## GIVEN RECORDS
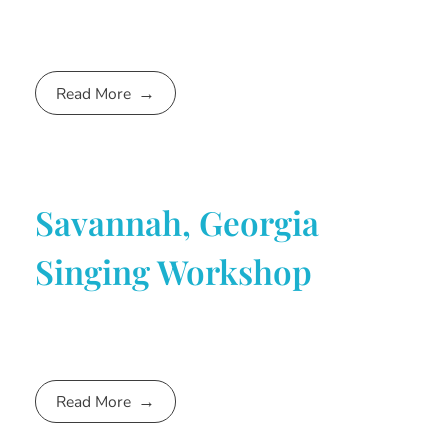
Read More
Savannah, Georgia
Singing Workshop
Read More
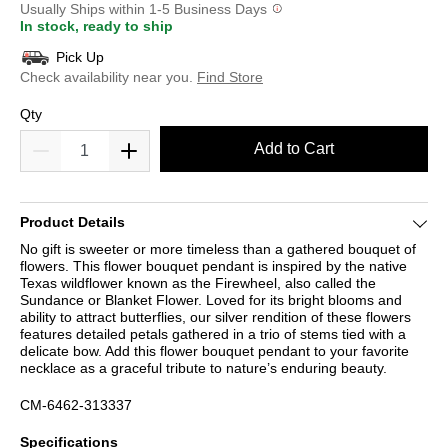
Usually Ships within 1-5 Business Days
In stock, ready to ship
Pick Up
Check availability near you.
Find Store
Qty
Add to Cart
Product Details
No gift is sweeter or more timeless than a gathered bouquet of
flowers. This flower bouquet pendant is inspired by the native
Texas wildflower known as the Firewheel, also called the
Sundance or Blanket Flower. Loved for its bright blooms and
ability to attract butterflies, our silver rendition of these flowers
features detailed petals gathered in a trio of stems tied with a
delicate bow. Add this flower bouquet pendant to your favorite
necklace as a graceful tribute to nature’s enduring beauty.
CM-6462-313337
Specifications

...

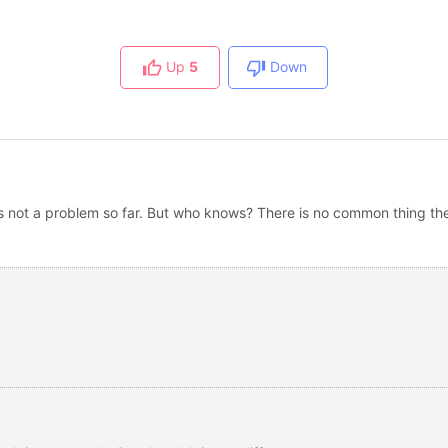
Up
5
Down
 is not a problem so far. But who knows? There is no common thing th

==

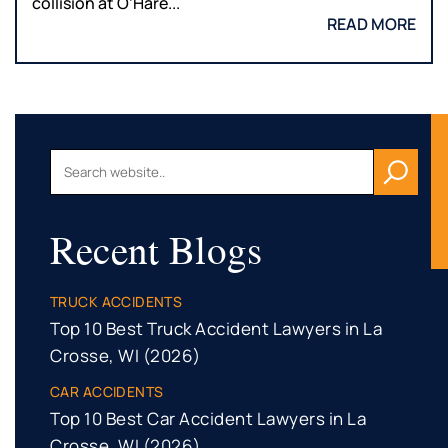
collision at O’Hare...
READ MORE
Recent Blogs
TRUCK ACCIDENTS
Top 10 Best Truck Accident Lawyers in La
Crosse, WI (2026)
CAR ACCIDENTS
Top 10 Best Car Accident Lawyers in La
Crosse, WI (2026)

## DIRECTIONS FOR THIS TASK
In the lines above, find each one with "bouquet" and list it.

## PROBLEM SOLUTION
No gift is sweeter or more timeless than a gathered bouquet of
flowers. This flower bouquet pendant is inspired by the native
delicate bow. Add this flower bouquet pendant to your favorite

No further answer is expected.